Musharraf’s hopes of fleeing fade as HC refuses to lift travel ban
23 Dec 2013
A day before the trial of Pakistan's former military ruler Pervez Musharraf for treason is scheduled to begin, the Sindh High Court today put a further damper on any plans the retired general may have had of leaving the country.
Decreeing that it had no jurisdiction to lift the ban on Musharraf's travel, the bench advised him to approach the government for this.
Musharaff had petitioned the court last month to remove his name from the 'exit control list' (ECL) so he could visit his ailing mother in Dubai. But a two-judge bench said the court didn't order to put or remove his name on the ECL, and the government was the proper authority to approach.
The former commando seems to have shot himself in the foot by his ill-considered return to Pakistan from self-imposed exile to contest the May 2013 elections in the hope of returning to power through the democratic route.

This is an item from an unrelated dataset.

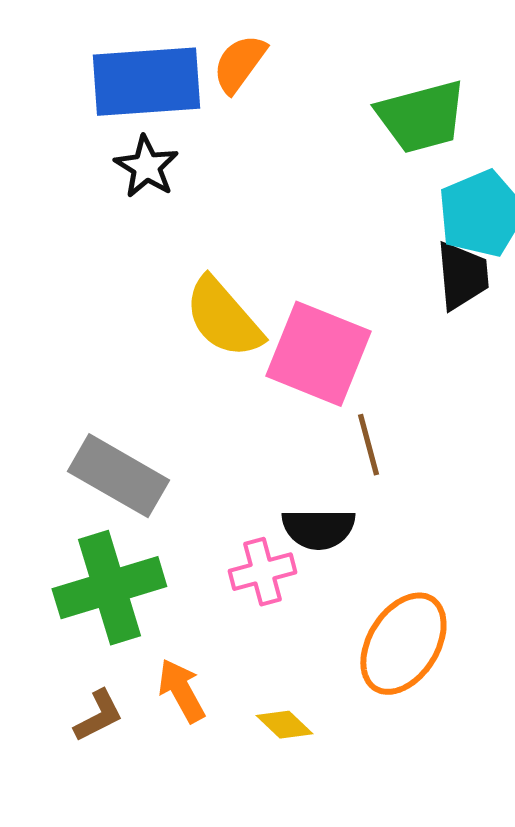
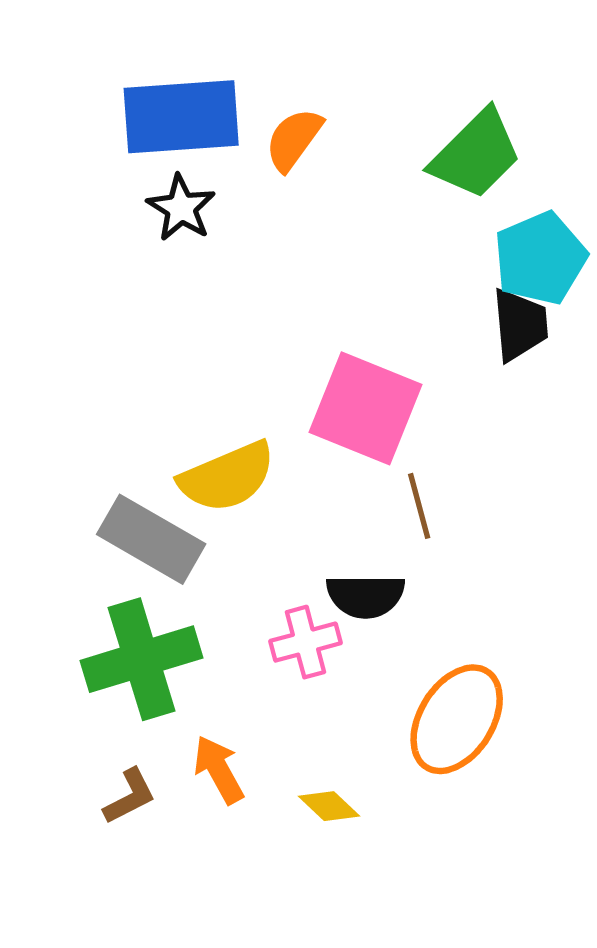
orange semicircle: (239, 64) -> (294, 139), moved
green trapezoid: (421, 117) -> (476, 154), turned -30
yellow semicircle: (223, 318) -> (227, 477), moved, turned -72

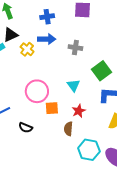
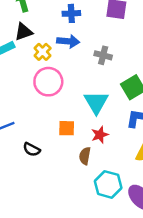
cyan triangle: (73, 85) -> (96, 102), size x1.5
pink circle: (37, 91) -> (48, 82), moved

Surely, he should have realised that it was Prime Minister Nawaz Sharif whom he deposed in an army-aided bloodless coup in 1999.
Sharif, back in power, can hardly be expected to be magnanimous; rather it is his new government that is pressing most of the five cases that the former quasi-dictator still faces. Dating back to Musharraf's 1999-2008 rule, these include responsibility for the murder of former Prime Minister Benazir Bhutto; and 'high treason' for altering the country's Constitution.
He was granted bail in the four main cases against him but remains under guard at his farmhouse on the edge of Islamabad because of threats by Taliban insurgents to his life.
Ordered to appear before a special court on Tuesday, the 70-year-old Musharraf will be the first military dictator in Pakistan's history – which has had several – to face a treason trial.
Speaking publicly last week for the first time since being put under house arrest in April, Musharraf vowed to face justice and not flee the country.